The woman is not STUPID she is just OUTRAGIOUSLY IGNORANT. Surely, America has had enough of ignorant.
Broussca I would have to agree with poster above. I wonder if you have ever had a child?
If you had you would know that any 17 year girl knows what’s best for them and it may not be what they were taught. I mean don’t you remember what it was like to be 17?? I surely didn’t follow my mom’s teachings or advice!
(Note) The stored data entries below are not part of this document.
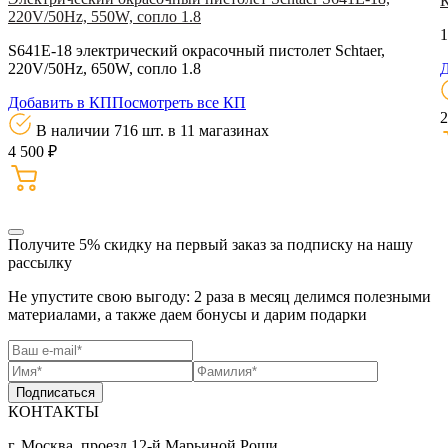
220V/50Hz, 550W, сопло 1.8
1
S641E-18 электрический окрасочный пистолет Schtaer,
220V/50Hz, 650W, сопло 1.8
Д
Добавить в КП
Посмотреть все КП
2
В наличии 716 шт.
в 11 магазинах
4 500 ₽
Получите 5% скидку
на первый заказ за подписку на нашу
рассылку
Не упустите свою выгоду: 2 раза в месяц делимся полезными
материалами, а также даем бонусы и дарим подарки
Подписаться
КОНТАКТЫ
г. Москва, проезд 12-й Марьиной Рощи,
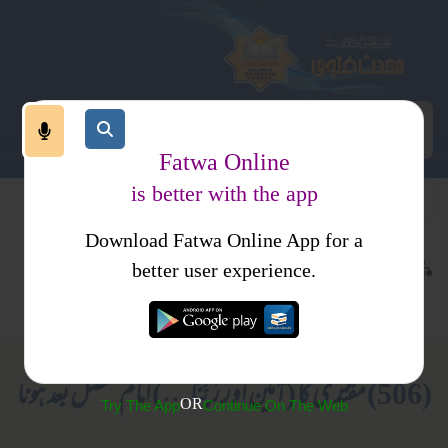
Fatwa Online
is better with the app
Download Fatwa Online App for a
عبادات
نماز
کتب فتاوی
better user experience.
متفرقات
فتاویٰ حافظ ثناء اللہ مدنی جلد 1
(506) مقتدی کا (آمین اور رَبَّنَا …) امام متصل بعد ہونا
OR
Try The App
Continue On The Web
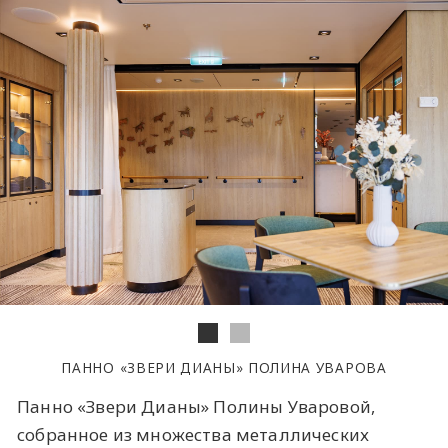
ПАННО «ЗВЕРИ ДИАНЫ» ПОЛИНА УВАРОВА
Панно «Звери Дианы» Полины Уваровой,
собранное из множества металлических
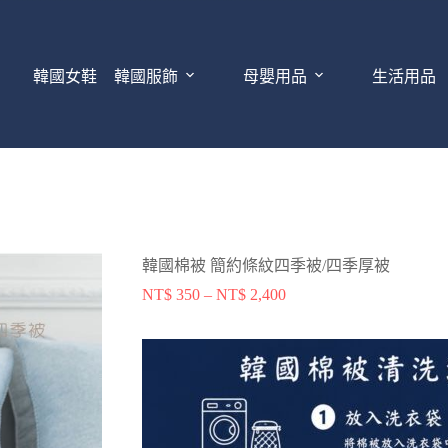
韓國女鞋
韓國服飾
母嬰用品
生活用品
韓國棉被 簡約條紋四季被/四季厚被
NT$
350
–
NT$
2,400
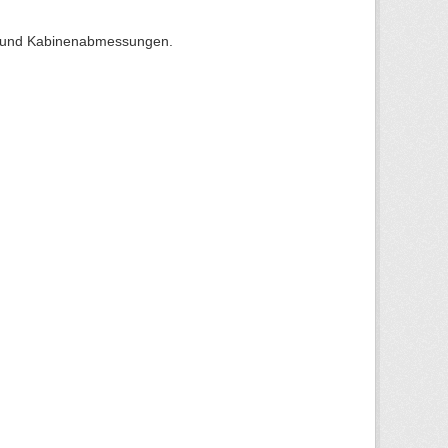
r- und Kabinenabmessungen.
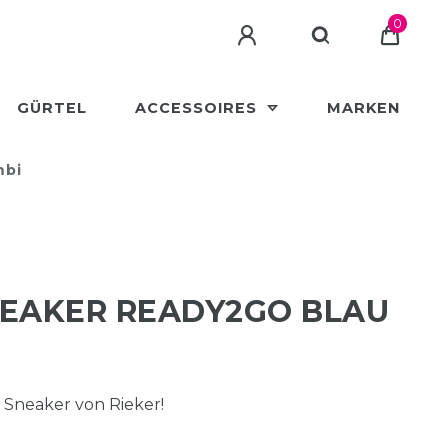
0
GÜRTEL
ACCESSOIRES
MARKEN
mbi
NEAKER READY2GO BLAU
neaker von Rieker!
But I will tell you now I am probably MORE conservative than my mom! Her daughter was planning to marry this boy before she got pregnant. The entire TOWN knew about the pregnancy so it wasn’t hidden. I can’t believe how many women are pissed off that Sarah chose to bring a child into the world and care for it. She didn’t put the kid up for adoption she isn’t on welfare trying to make more money. She loves her CHILD.. and for other women to say she should have aborted a defective baby. Wow.. that is just so wrong. As a mom myself I can’t imagine what it would be like to find out a child I was carrying was sick (with Down’s or any other disease) and it would be up to my and my family to decide what is best for us. I really don’t think it’s right for you or any other women to say she should have aborted a baby that was a “burdern” I mean where do we go from that? A women at 80 doesn’t deserve health care because she is too old????